RBB Brandenburg
- Country: (Germany)
- Broadcast area: Brandenburg
- Network: ARD
- Headquarters: Potsdam-Babelsberg

Programming
- Language: German

Ownership
- Owner: Ostdeutscher Rundfunk Brandenburg (1992–2003) Rundfunk Berlin-Brandenburg (2003–2004)
- Sister channels: RBB Berlin

History
- Launched: 1 January 1992; 34 years ago
- Replaced: DFF Länderkette
- Closed: 29 February 2004; 22 years ago
- Replaced by: rbb Fernsehen
- Former names: ORB-Fernsehen (1992–2003)

Availability

Streaming media
- RBB Brandenburg Livestream: Watch Live

= RBB Brandenburg =

RBB Brandenburg (until May 2003 ORB-Fernsehen) was the third television channel for Brandenburg, (Germany) from January 1992 to March 2004. Until May 2003, it was organized by Ostdeutscher Rundfunk Brandenburg (ORB), then by its successor, Rundfunk Berlin-Brandenburg (RBB). On 1 March 2004, the two regional television channels of RBB – RBB Brandenburg and RBB Berlin – were integrated into the new rbb Fernsehen.

==History==
The programme was launched on 1 January 1992 under the name Fernsehen Brandenburg. In the initial build-up phase, the then ARD cultural television programme Eins Plus was taken over from 3 p.m. to 5.15 p.m. and after 9 pm, and for cost reasons there were initially only a few programmes of its own in the schedule. For example, the fact that the news programme was broadcast at 8:45 p.m. and the Brandenburg Journal at 7 p.m. was unusual for viewers in Brandenburg. Especially after the fall of communism, many East Germans had oriented themselves to the beginning time of the main news programme of Deutscher Fernsehfunk (DFF) at 7:30 pm. In general, the cooperation with Eins Plus did not lead to any high viewer acceptance.

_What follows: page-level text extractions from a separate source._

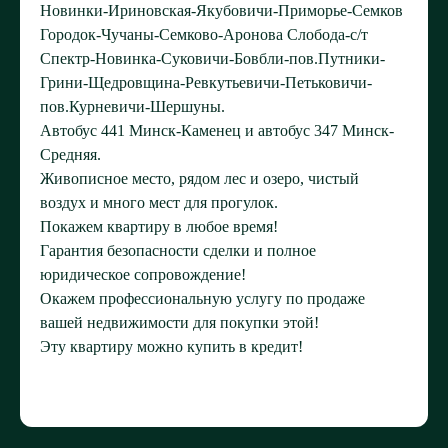
Новинки-Ириновская-Якубовичи-Приморье-Семков
Городок-Чучаны-Семково-Аронова Слобода-с/т
Спектр-Новинка-Суковичи-Бовбли-пов.Путники-
Грини-Щедровщина-Ревкутьевичи-Петьковичи-
пов.Курневичи-Шершуны.
Автобус 441 Минск-Каменец и автобус 347 Минск-
Средняя.
Живописное место, рядом лес и озеро, чистый
воздух и много мест для прогулок.
Покажем квартиру в любое время!
Гарантия безопасности сделки и полное
юридическое сопровождение!
Окажем профессиональную услугу по продаже
вашей недвижимости для покупки этой!
Эту квартиру можно купить в кредит!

This was soon followed by a programme reform on 1 May 1992. The main news programme Brandenburg aktuell received its slot at 7:30 pm, which is still valid today in the rbb Fernsehen programme. Later, further programmes with a regional character were added to the programme, such as the popular live programme with local audience participation. The ORB Aquarium was broadcast in the night programme from 1992 to 2004.

Beginning in July 1993, the station cooperated for several years with N3, the third television channel of Norddeutscher Rundfunk (NDR) and Radio Bremen (RB) for daytime programming.

One of the formats that has received a lot of attention and that still exists today at the RBB is Kowalski trifft Schmidt, a German-Polish programme that was created by Germans and Poles for mutual understanding. The programme, hosted by Ola Rosiak and Max Ruppert, was awarded the German-Polish journalism award in 2001 (hosted at the time by Anna Posnanska and Fabian Maier).

From 1 January 1998, the channel was broadcast in analogue form via the Astra 1B satellite and could thus be received throughout Europe. From May 2003 (merger of SFB and ORB to RBB) until the end of March 2004, the channel was broadcast under the name RBB Brandenburg.